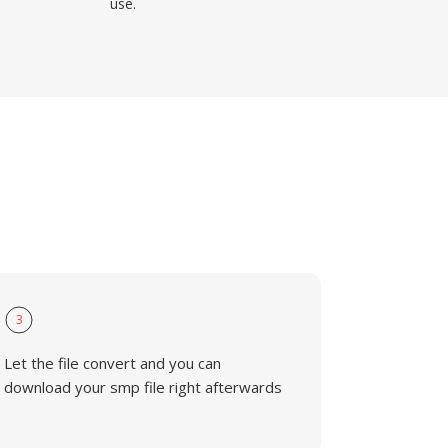
use.
3
Let the file convert and you can
download your smp file right afterwards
--------
◆ AIM OF THE EXERCISE:
Copy out every line of the data that includes "file".

◆ EXERCISE RESPONSE:
Let the file convert and you can
download your smp file right afterwards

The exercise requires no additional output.